Schmidhuber Problems

A reproducible-baseline catalog of the synthetic learning problems that appear in Jürgen Schmidhuber’s experimental papers from 1989 through 2025 — implemented in pure numpy, runnable on a laptop CPU, with paper-comparison metrics per stub.

GitHub: https://github.com/cybertronai/schmidhuber-problems
Site: https://cybertronai.github.io/schmidhuber-problems/
Catalog: RESULTS.md
Visual tour: VISUAL_TOUR.md
Build notes: BUILD_NOTES.md
Status: 58 of 58 stubs implemented (PRs #4–#16, all merged 2026-05-08)

Introduction

The field has standardized on backprop by the end of the ’80s, and Hinton gives a sample of problems that were used at the time. In the last 20 years, we have transitioned to GPUs, and the math has changed considerably. Instead of being bottlenecked by arithmetic, the shrinking of transistors means that arithmetic is essentially free, and all of the work comes from data movement. Backprop is inefficient in terms of “commute to compute ratio” because it requires fetching all of the activations for each gradient add.

So a natural experiment would be to redo key experiments of this time with a focus on data movement. The first step is to get a baseline — to establish the list of problems which are famous, reasonable to implement, and easy to run/reproduce.

— Yaroslav, hinton-problems issue #1 (Sutro Group)

This repository is the algorithmic-lineage companion to hinton-problems.

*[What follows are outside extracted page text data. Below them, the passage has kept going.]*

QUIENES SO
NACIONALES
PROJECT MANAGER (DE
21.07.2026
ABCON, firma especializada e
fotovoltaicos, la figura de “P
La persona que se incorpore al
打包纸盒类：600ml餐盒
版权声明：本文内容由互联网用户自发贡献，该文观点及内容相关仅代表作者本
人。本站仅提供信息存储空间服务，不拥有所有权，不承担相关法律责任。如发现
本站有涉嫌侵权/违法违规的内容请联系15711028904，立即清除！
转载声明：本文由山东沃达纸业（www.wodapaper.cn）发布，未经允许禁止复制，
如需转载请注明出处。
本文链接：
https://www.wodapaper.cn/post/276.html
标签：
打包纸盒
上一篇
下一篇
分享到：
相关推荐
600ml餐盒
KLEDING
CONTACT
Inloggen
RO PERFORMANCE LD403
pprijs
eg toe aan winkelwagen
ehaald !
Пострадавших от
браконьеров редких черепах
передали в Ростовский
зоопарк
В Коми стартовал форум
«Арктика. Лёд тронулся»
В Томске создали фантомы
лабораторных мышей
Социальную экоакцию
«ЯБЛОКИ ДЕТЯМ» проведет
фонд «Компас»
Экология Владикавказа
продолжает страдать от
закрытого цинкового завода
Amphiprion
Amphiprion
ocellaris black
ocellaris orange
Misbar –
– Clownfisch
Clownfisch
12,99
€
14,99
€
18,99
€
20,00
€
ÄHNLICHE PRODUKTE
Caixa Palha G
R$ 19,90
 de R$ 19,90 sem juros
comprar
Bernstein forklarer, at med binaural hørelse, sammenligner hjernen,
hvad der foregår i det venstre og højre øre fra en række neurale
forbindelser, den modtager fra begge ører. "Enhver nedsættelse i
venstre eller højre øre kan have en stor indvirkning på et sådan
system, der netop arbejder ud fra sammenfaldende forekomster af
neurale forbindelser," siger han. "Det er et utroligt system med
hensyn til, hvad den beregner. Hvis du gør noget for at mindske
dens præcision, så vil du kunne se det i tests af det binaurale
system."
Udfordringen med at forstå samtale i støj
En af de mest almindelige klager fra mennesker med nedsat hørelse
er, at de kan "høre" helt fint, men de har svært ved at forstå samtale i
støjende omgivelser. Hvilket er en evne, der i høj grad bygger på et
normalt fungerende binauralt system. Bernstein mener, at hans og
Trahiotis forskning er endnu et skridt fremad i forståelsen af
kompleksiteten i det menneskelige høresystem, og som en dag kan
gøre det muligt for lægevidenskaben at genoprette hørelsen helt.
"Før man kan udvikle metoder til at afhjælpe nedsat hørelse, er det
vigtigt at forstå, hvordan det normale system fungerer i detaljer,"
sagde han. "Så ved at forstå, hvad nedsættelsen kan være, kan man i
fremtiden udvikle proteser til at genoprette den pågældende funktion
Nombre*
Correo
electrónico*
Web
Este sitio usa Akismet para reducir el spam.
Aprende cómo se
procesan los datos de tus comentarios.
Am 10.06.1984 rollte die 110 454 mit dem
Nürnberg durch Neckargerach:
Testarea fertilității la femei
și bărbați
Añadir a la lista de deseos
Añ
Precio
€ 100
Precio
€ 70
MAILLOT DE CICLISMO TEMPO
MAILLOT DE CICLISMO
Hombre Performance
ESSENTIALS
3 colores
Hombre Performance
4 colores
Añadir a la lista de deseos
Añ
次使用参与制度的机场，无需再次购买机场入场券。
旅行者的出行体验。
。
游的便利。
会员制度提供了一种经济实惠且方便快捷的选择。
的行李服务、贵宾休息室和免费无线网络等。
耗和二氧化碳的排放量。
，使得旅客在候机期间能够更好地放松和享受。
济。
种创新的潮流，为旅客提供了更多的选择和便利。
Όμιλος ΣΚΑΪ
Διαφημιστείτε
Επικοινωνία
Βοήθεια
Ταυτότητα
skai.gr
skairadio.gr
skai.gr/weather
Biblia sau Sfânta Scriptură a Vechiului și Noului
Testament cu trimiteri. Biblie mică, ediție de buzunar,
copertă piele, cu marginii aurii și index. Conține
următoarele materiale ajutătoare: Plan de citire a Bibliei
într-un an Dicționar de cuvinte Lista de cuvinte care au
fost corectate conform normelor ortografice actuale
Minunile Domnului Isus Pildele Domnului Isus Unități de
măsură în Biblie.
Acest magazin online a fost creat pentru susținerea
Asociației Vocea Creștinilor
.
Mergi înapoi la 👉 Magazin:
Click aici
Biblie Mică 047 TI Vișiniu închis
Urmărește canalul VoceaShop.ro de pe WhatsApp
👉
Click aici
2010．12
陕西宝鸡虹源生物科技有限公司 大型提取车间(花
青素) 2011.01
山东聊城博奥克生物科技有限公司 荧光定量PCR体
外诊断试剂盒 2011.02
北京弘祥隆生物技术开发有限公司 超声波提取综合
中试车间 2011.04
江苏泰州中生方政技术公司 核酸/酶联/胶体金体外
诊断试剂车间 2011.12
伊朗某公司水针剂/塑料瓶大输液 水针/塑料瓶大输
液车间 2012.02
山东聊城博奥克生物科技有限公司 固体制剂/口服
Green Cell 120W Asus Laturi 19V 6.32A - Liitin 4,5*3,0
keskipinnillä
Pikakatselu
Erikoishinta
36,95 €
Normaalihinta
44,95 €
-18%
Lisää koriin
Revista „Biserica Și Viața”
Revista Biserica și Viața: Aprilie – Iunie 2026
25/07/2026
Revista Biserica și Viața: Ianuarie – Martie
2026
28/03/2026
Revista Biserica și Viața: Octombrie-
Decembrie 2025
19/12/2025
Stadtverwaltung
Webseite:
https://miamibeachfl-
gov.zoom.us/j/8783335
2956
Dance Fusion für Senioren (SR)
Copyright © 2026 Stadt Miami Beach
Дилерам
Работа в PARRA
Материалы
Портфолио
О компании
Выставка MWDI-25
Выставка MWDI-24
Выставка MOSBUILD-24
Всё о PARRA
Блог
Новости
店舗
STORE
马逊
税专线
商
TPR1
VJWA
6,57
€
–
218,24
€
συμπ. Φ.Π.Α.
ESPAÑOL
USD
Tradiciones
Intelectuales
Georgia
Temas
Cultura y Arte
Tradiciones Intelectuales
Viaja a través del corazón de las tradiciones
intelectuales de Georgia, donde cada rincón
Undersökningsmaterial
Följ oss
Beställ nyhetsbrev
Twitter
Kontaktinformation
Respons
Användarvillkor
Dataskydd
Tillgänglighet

Hinton’s catalog emphasizes representational toy tasks: small benchmarks where hidden-unit inspection is the experimental payoff (4-2-4 encoder, family trees, shifter, Forward-Forward MNIST).
Schmidhuber’s lineage emphasizes algorithmic capability. Four threads run through this catalog:
- Long-time-lag indexing: 1990 flip-flop → 1992 chunker → 1996 adding-problem → 1997 temporal-order
- Key-value binding: 1992 fast-weights → 2021 linear Transformers (the same outer-product math, 29 years apart)
- Kolmogorov-complexity search: 1995 Levin search → 2003 OOPS (program enumeration, no gradients)
- Controller + model + curiosity loops in tiny stochastic environments: 1990 pole-balance → 2018 World Models

v1 + v1.5 ship 58 implementations covering this lineage from the 1989 NBB through the 2022 Neural Data Router. Each stub is a self-contained folder with model + train + eval + visualization + animated GIF, all in numpy, all runnable in <5 min per seed on an M-series laptop.

What’s here

32 reproduce paper claims	25 partial / qualitative reproductions	1 honest non-replication
full or qualitative match	algorithm works, paper-config gap documented	gap analysed mathematically

Pure numpy + matplotlib throughout. Every stub runs on a laptop CPU. Each problem lives in its own folder with <slug>.py (model + train + eval), README.md (8 sections: Header / Problem / Files / Running / Results / Visualizations / Deviations / Open questions), make_<slug>_gif.py, visualize_<slug>.py, an animated <slug>.gif, and a viz/ folder of training curves and weight visualizations.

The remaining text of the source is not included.